A post-operative visit will be made with Dr. Turesky approximately one week after surgery. The patient will return to the orthodontist approximately 10 to 14 days after surgery. The orthodontist will use the chain to apply a light eruptive force on the impacted tooth. This will begin the process of moving the tooth into its proper place in the dental arch. Orthodontic eruption of an impacted tooth is a carefully controlled process that may take a few months to a full year to complete. Once the tooth is moved into its final position in the arch, the gum around it will be evaluated to make sure it is sufficiently strong and healthy to last for a lifetime of chewing and tooth brushing. In some circumstances, especially those where the tooth had to be moved a long distance, minor “gum surgery” may be required to add bulk to the gum tissue over the repositioned tooth so it remains healthy during normal function.
It is not uncommon for both of the maxillary cuspids to be impacted. In these cases, the orthodontist will prepare space on both sides of the dental arch simultaneously. When sufficient space has been established, Dr. Turesky will expose and bracket both teeth in one visit. Since anterior teeth (incisors and cuspids) have single roots, they are easier to erupt if they become impacted than the multi-rooted posterior molar teeth. The orthodontic mechanics required to erupt impacted molar teeth are more complicated due to their multiple roots and location in the back of the dental arch.

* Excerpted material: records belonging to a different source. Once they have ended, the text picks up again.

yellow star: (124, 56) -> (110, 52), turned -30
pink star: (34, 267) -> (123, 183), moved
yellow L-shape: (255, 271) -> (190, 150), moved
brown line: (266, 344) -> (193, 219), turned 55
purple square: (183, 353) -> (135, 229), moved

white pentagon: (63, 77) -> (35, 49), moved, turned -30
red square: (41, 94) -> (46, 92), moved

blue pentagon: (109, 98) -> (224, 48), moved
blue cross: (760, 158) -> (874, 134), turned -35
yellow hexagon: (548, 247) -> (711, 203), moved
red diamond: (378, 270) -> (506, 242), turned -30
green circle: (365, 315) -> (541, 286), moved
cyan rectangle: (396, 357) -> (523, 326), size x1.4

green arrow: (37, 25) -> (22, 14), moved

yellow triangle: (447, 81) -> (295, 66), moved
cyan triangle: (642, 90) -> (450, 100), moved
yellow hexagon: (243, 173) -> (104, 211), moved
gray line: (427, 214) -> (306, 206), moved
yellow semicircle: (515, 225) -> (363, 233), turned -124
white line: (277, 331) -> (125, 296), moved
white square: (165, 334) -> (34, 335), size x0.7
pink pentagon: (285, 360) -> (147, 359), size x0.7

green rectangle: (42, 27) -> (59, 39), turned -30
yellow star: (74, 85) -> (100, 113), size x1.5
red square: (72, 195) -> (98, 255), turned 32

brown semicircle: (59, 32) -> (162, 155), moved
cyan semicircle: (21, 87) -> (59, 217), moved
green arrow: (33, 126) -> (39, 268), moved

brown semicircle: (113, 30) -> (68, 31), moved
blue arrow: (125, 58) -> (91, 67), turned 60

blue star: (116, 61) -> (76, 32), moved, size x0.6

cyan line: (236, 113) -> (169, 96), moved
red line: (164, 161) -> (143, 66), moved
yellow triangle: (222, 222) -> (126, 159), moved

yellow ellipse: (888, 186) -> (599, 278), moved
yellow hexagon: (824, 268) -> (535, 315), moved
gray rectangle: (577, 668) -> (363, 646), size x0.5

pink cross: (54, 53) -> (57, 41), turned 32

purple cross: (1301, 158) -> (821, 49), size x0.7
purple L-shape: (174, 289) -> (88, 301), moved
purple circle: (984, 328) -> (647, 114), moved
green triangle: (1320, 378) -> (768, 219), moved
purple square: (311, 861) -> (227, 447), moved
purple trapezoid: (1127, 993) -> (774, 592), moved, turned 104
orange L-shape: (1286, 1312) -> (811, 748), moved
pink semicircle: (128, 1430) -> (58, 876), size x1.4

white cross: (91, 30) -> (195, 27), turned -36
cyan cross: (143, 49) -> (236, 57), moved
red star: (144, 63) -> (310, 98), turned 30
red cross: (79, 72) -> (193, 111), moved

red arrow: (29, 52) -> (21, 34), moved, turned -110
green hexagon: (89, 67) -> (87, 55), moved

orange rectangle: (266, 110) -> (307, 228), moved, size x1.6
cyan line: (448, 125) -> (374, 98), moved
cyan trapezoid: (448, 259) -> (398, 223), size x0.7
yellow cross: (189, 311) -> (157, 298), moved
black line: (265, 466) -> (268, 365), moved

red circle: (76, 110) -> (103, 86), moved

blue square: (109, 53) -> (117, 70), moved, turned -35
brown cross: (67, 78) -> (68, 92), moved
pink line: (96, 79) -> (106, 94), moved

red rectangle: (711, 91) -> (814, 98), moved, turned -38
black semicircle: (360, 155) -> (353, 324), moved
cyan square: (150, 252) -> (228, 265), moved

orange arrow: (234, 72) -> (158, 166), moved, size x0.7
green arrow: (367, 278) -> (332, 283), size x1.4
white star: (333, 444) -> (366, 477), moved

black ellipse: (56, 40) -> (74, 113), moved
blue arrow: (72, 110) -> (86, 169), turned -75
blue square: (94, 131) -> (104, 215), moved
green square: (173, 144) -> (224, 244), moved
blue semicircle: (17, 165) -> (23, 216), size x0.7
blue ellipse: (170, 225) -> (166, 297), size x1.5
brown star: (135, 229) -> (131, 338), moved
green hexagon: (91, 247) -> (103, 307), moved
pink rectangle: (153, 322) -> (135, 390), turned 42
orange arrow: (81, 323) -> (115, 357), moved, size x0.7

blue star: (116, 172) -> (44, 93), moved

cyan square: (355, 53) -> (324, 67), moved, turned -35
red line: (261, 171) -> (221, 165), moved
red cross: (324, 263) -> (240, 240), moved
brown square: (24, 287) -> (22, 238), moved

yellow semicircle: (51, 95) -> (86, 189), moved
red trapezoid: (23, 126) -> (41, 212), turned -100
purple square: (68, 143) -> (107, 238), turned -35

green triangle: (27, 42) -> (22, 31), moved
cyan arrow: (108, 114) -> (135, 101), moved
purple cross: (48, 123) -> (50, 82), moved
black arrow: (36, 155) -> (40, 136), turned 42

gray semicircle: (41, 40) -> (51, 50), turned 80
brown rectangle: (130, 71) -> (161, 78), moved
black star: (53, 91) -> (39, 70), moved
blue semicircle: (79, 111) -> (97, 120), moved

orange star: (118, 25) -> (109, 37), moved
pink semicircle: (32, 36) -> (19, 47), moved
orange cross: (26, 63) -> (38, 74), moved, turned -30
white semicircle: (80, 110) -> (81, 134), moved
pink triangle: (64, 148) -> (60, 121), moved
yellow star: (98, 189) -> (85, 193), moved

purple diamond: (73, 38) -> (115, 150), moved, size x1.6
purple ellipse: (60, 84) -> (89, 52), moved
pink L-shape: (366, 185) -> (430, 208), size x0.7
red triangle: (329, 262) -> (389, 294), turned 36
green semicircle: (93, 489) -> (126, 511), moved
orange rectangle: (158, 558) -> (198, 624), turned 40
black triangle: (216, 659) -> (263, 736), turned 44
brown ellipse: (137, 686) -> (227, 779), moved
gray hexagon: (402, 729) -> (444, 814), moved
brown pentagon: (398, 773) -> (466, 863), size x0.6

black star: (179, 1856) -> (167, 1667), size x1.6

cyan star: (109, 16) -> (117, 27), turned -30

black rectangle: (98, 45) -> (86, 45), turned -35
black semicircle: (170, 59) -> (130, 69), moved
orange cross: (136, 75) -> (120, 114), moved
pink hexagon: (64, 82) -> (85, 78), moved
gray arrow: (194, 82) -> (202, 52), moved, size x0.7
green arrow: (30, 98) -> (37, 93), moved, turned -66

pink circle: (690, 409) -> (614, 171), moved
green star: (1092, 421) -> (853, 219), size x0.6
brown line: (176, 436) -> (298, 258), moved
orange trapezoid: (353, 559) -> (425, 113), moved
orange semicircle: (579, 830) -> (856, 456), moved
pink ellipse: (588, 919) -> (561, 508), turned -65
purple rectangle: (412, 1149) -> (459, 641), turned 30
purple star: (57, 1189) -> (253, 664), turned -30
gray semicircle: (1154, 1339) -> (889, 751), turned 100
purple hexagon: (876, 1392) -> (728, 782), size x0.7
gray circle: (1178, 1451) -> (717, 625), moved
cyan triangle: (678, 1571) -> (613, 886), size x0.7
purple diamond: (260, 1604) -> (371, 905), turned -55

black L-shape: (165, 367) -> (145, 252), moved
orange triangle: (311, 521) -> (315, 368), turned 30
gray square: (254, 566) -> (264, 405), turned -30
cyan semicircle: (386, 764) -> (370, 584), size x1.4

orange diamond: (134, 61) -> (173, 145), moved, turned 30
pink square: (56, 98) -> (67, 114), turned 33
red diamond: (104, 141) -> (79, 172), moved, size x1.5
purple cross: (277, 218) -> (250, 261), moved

Surgical exposure and bracketing impacted teeth to aid eruption is a very common procedure with an extremely high success rate. Surgical exposure of impacted teeth can be performed with complete comfort in our office under local anesthesia, intravenous general anesthesia (asleep), intravenous conscious sedation, nitrous oxide gas anesthesia with local anesthesia, oral sedation with local anesthesia. Dr Turesky will review these anesthetic options with you during your consultation appointment.